Around 1,650 consultants who are on generous public hospital salaries can boost their earning power by also treating private patients.
But Anthony Staines, a professor of health systems research at Dublin City University, has told consultants that a levy in the region of 50pc should be put on their private income.
It would mean they would give half their private fees to the public hospital they work for or the Health Service Executive (HSE), and they would be taxed as normal at 40pc on the rest.
While no official figures exist on the amounts earned by public consultants who are also allowed to treat private patients, the sum is probably in the region of €350m.
Speaking at the annual meeting of the Irish Hospital Consultants Association (IHCA) in Limerick on the weekend, Prof Staines also called for a sharp cut -- or abolition -- of the state subsidies to private patients, including the €260m in tax reliefs for private health insurance premiums.
Public hospitals treating private patients are losing out to the tune of €50-€100m, he said. "None of this is good use of public money . . . it should be stopped today."

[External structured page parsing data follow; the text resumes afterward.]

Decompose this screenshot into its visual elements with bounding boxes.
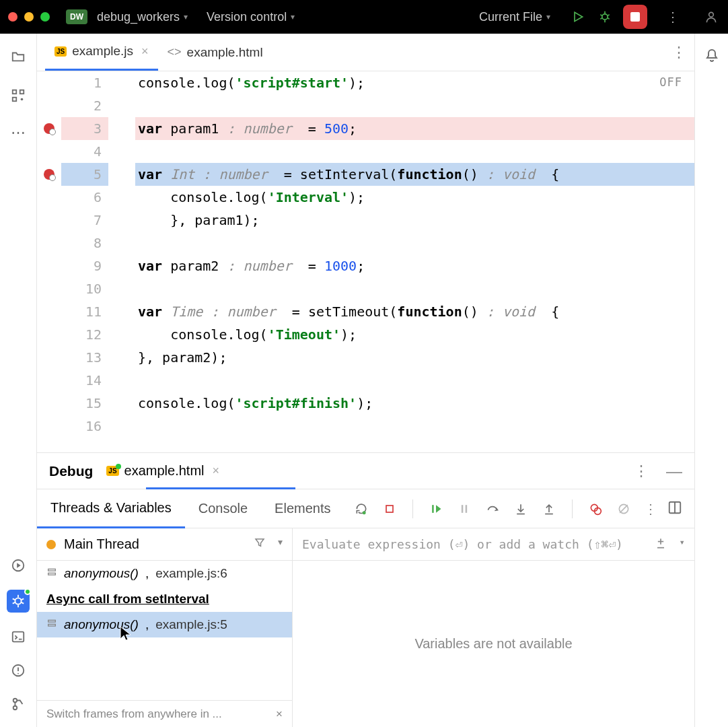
vcs-selector[interactable]: Version control ▾ bbox=[207, 10, 295, 24]
line-number[interactable]: 8 bbox=[61, 232, 108, 254]
frames-header: Main Thread ▾ bbox=[37, 528, 292, 561]
close-tab-icon[interactable]: × bbox=[141, 44, 149, 59]
line-number[interactable]: 11 bbox=[61, 300, 108, 323]
line-number[interactable]: 10 bbox=[61, 277, 108, 300]
code-line[interactable] bbox=[135, 277, 694, 300]
more-tools-icon[interactable]: ⋯ bbox=[11, 125, 26, 140]
code-line[interactable]: }, param2); bbox=[135, 346, 694, 369]
debug-button[interactable] bbox=[596, 8, 614, 26]
code-line[interactable]: var Int : number = setInterval(function(… bbox=[135, 163, 694, 186]
debug-tool-icon[interactable] bbox=[7, 590, 30, 613]
view-breakpoints-icon[interactable] bbox=[587, 501, 604, 517]
stop-icon[interactable] bbox=[381, 501, 398, 517]
html-file-icon: <> bbox=[168, 45, 182, 59]
code-line[interactable]: var param1 : number = 500; bbox=[135, 117, 694, 140]
git-tool-icon[interactable] bbox=[9, 695, 28, 714]
code-line[interactable] bbox=[135, 140, 694, 163]
project-selector[interactable]: debug_workers ▾ bbox=[97, 10, 188, 24]
chevron-down-icon[interactable]: ▾ bbox=[680, 536, 685, 553]
mute-breakpoints-icon[interactable] bbox=[616, 501, 632, 517]
line-number[interactable]: 13 bbox=[61, 346, 108, 369]
line-number[interactable]: 12 bbox=[61, 323, 108, 346]
tab-filename: example.html bbox=[187, 45, 263, 60]
resume-icon[interactable] bbox=[428, 501, 444, 517]
structure-tool-icon[interactable] bbox=[9, 86, 28, 105]
project-tool-icon[interactable] bbox=[9, 47, 28, 66]
terminal-tool-icon[interactable] bbox=[9, 627, 28, 646]
svg-line-6 bbox=[608, 18, 610, 20]
step-into-icon[interactable] bbox=[513, 501, 529, 517]
toolbar-more-icon[interactable]: ⋮ bbox=[644, 501, 657, 517]
line-number[interactable]: 16 bbox=[61, 415, 108, 438]
editor[interactable]: OFF 12345678910111213141516 console.log(… bbox=[37, 71, 694, 452]
line-number[interactable]: 6 bbox=[61, 186, 108, 209]
line-number[interactable]: 2 bbox=[61, 94, 108, 117]
zoom-window-button[interactable] bbox=[40, 12, 50, 22]
pause-icon[interactable] bbox=[456, 501, 472, 517]
tab-overflow-icon[interactable]: ⋮ bbox=[671, 44, 686, 61]
code-line[interactable] bbox=[135, 369, 694, 392]
debug-subtab[interactable]: Elements bbox=[261, 489, 344, 528]
debug-file-tab[interactable]: JS example.html × bbox=[106, 463, 219, 479]
chevron-down-icon[interactable]: ▾ bbox=[278, 536, 283, 552]
svg-line-16 bbox=[13, 598, 15, 600]
code-line[interactable]: console.log('Timeout'); bbox=[135, 323, 694, 346]
code-line[interactable]: console.log('script#finish'); bbox=[135, 392, 694, 415]
debug-subtab[interactable]: Console bbox=[185, 489, 261, 528]
code-line[interactable] bbox=[135, 94, 694, 117]
stop-button[interactable] bbox=[623, 5, 647, 29]
line-number[interactable]: 5 bbox=[61, 163, 108, 186]
rerun-icon[interactable] bbox=[353, 501, 369, 517]
code-line[interactable]: var param2 : number = 1000; bbox=[135, 254, 694, 277]
code-line[interactable]: var Time : number = setTimeout(function(… bbox=[135, 300, 694, 323]
run-button[interactable] bbox=[569, 8, 587, 26]
variables-header: Evaluate expression (⏎) or add a watch (… bbox=[293, 528, 694, 561]
debug-subtab[interactable]: Threads & Variables bbox=[37, 489, 185, 528]
close-window-button[interactable] bbox=[8, 12, 17, 22]
breakpoint-icon[interactable] bbox=[44, 169, 54, 180]
notifications-icon[interactable] bbox=[704, 47, 720, 66]
close-tab-icon[interactable]: × bbox=[213, 464, 220, 478]
frames-list[interactable]: anonymous(), example.js:6Async call from… bbox=[37, 561, 292, 700]
step-out-icon[interactable] bbox=[541, 501, 557, 517]
evaluate-input[interactable]: Evaluate expression (⏎) or add a watch (… bbox=[302, 537, 647, 551]
line-number[interactable]: 14 bbox=[61, 369, 108, 392]
variables-empty-message: Variables are not available bbox=[414, 636, 572, 652]
code-line[interactable] bbox=[135, 415, 694, 438]
code-line[interactable]: console.log('Interval'); bbox=[135, 186, 694, 209]
code-line[interactable]: }, param1); bbox=[135, 209, 694, 232]
project-name-label: debug_workers bbox=[97, 10, 180, 24]
line-number[interactable]: 7 bbox=[61, 209, 108, 232]
stack-frame-row[interactable]: anonymous(), example.js:5 bbox=[37, 612, 292, 637]
code-line[interactable]: console.log('script#start'); bbox=[135, 71, 694, 94]
line-number[interactable]: 3 bbox=[61, 117, 108, 140]
minimize-window-button[interactable] bbox=[24, 12, 34, 22]
code-line[interactable] bbox=[135, 232, 694, 254]
run-tool-icon[interactable] bbox=[9, 556, 28, 575]
gutter: 12345678910111213141516 bbox=[37, 71, 135, 452]
window-controls bbox=[8, 12, 50, 22]
frame-function-name: anonymous() bbox=[64, 566, 139, 581]
close-hint-icon[interactable]: × bbox=[276, 707, 283, 721]
stack-frame-row[interactable]: anonymous(), example.js:6 bbox=[37, 561, 292, 586]
line-number[interactable]: 4 bbox=[61, 140, 108, 163]
line-number[interactable]: 1 bbox=[61, 71, 108, 94]
editor-tab-active[interactable]: JS example.js × bbox=[45, 34, 158, 71]
run-config-label: Current File bbox=[479, 10, 542, 24]
step-over-icon[interactable] bbox=[484, 501, 501, 517]
breakpoint-icon[interactable] bbox=[44, 123, 54, 134]
layout-settings-icon[interactable] bbox=[667, 500, 682, 518]
problems-tool-icon[interactable] bbox=[9, 661, 28, 680]
more-actions-icon[interactable]: ⋮ bbox=[666, 9, 680, 25]
user-icon[interactable] bbox=[702, 8, 720, 26]
code-area[interactable]: console.log('script#start');var param1 :… bbox=[135, 71, 694, 452]
add-watch-icon[interactable] bbox=[654, 536, 667, 553]
editor-tab-other[interactable]: <> example.html bbox=[158, 34, 272, 71]
line-number[interactable]: 15 bbox=[61, 392, 108, 415]
debug-minimize-icon[interactable]: — bbox=[666, 462, 682, 481]
line-number[interactable]: 9 bbox=[61, 254, 108, 277]
filter-icon[interactable] bbox=[254, 536, 266, 552]
debug-more-icon[interactable]: ⋮ bbox=[634, 462, 649, 480]
svg-rect-10 bbox=[13, 98, 17, 102]
run-config-selector[interactable]: Current File ▾ bbox=[479, 10, 550, 24]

Prof Staines said he was recommending "drastic action" -- and warned that with massive cuts in spending due next year, the health service is in "absolute crisis" with a loss of vital frontline staff.
His predictions of swingeing cuts were echoed later by Health Minister Mary Harney, who conceded the budget could be slashed by even more than the €600m already feared.
However, no decisions have yet been made, she stressed.
Patients would suffer if this level of funding was taken from services, but this could be averted if the Croke Park agreement allowing for redeployment of staff and other efficiencies was implemented, she claimed.
Asked if hospital consultants would be willing to donate half their private income as suggested, IHCA secretary general Finbarr Fitzpatrick described the idea as "hare-brained".
He said if doctors were levied in this way it would be necessary to impose similar levies on other professionals employed by the State who earn private income.
Only around 620 consultants in public hospitals have signed up to contracts which prevent them doing any private work.
Prof Staines said the HSE could also make savings by sharing office services among voluntary bodies contracted to provide support in areas like disability, and also in restricting drug lists.
Currently, a doctor is allowed prescribe any drug and that is "mad", according to Prof Staines.
Meanwhile, it emerged yesterday that the HSE is looking at introducing a new system of financing non-emergency operations.
It is expected to pilot a system in some hospitals next year which would see the hospital paid per procedure -- thus ending the current arrangement whereby a hospital gets a block grant.